Requirement
Report back each line of the data that contains the word "KODA".

[[ Records supplied, beginning ]]

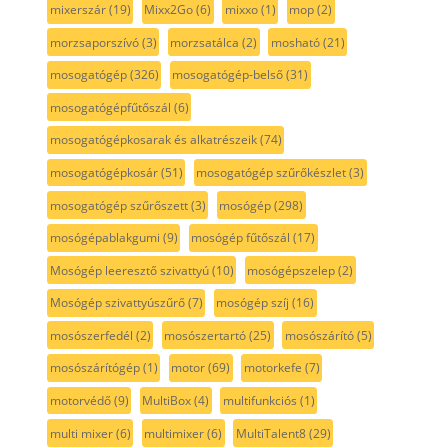
mixerszár
(19)
Mixx2Go
(6)
mixxo
(1)
mop
(2)
morzsaporszívó
(3)
morzsatálca
(2)
mosható
(21)
mosogatógép
(326)
mosogatógép-belső
(31)
mosogatógépfűtőszál
(6)
mosogatógépkosarak és alkatrészeik
(74)
mosogatógépkosár
(51)
mosogatógép szűrőkészlet
(3)
mosogatógép szűrőszett
(3)
mosógép
(298)
mosógépablakgumi
(9)
mosógép fűtőszál
(17)
Mosógép leeresztő szivattyú
(10)
mosógépszelep
(2)
Mosógép szivattyúszűrő
(7)
mosógép szíj
(16)
mosószerfedél
(2)
mosószertartó
(25)
mosószárító
(5)
mosószárítógép
(1)
motor
(69)
motorkefe
(7)
motorvédő
(9)
MultiBox
(4)
multifunkciós
(1)
multi mixer
(6)
multimixer
(6)
MultiTalent8
(29)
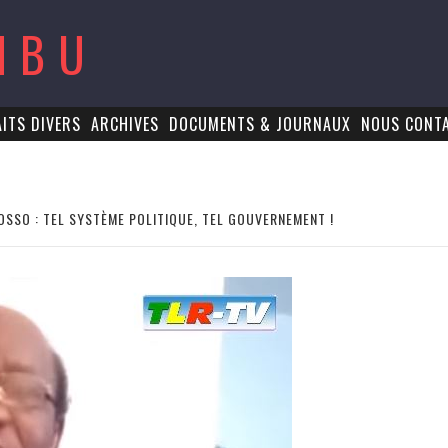
MBU
AITS DIVERS
ARCHIVES
DOCUMENTS & JOURNAUX
NOUS CONT
SO : TEL SYSTÈME POLITIQUE, TEL GOUVERNEMENT !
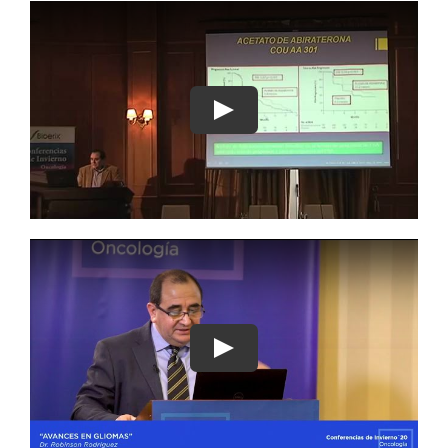
Play
Play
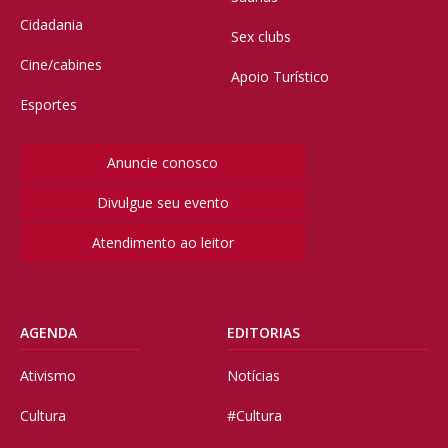
Cidadania
Sex clubs
Cine/cabines
Apoio Turístico
Esportes
Anuncie conosco
Divulgue seu evento
Atendimento ao leitor
AGENDA
EDITORIAS
Ativismo
Notícias
Cultura
#Cultura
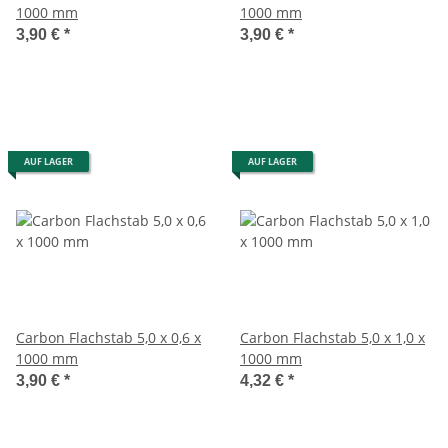
1000 mm
1000 mm
3,90 €
*
3,90 €
*
AUF LAGER
AUF LAGER
Carbon Flachstab 5,0 x 0,6 x
Carbon Flachstab 5,0 x 1,0 x
1000 mm
1000 mm
3,90 €
*
4,32 €
*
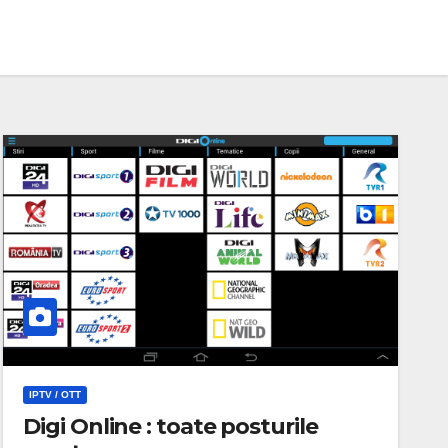
IPTV / OTT
Digi Online : toate posturile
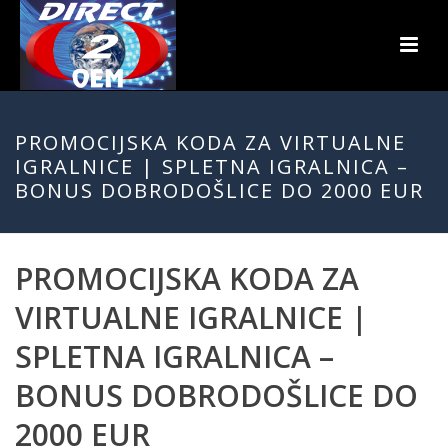
PROMOCIJSKA KODA ZA VIRTUALNE
IGRALNICE | SPLETNA IGRALNICA –
BONUS DOBRODOŠLICE DO 2000 EUR
PROMOCIJSKA KODA ZA
VIRTUALNE IGRALNICE |
SPLETNA IGRALNICA –
BONUS DOBRODOŠLICE DO
2000 EUR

[[ Records supplied, end ]]

Your response
PROMOCIJSKA KODA ZA VIRTUALNE
PROMOCIJSKA KODA ZA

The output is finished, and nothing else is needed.